** Listed records follows **

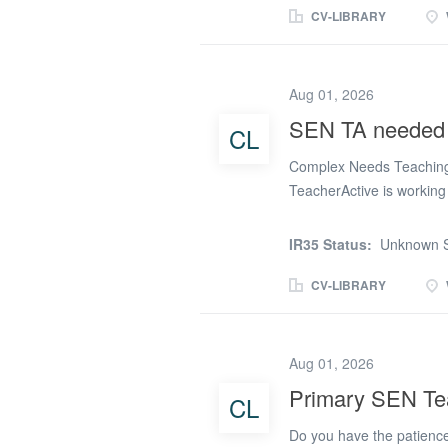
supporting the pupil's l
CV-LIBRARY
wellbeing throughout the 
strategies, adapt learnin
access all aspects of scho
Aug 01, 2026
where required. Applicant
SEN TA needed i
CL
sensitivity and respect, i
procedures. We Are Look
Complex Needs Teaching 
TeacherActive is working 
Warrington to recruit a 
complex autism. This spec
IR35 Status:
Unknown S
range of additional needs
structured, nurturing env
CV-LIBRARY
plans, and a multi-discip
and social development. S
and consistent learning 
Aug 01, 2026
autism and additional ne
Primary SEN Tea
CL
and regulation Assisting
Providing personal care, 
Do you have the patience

** End of Listed records **
** Listed records follows **

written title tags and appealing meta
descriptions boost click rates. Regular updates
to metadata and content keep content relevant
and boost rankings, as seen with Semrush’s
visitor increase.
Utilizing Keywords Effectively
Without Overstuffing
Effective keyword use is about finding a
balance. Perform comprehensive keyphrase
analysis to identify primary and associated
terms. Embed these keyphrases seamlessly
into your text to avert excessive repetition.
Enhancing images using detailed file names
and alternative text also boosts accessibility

** End of Listed records **

Action item
The required answer is the exact run of lines above starting at the line with "and social development. S" and ending at the line with "Do you have the patience", with both ends present.

Result for this exercise
and social development. S
and consistent learning 
Aug 01, 2026
autism and additional ne
Primary SEN Tea
CL
and regulation Assisting
Providing personal care, 
Do you have the patience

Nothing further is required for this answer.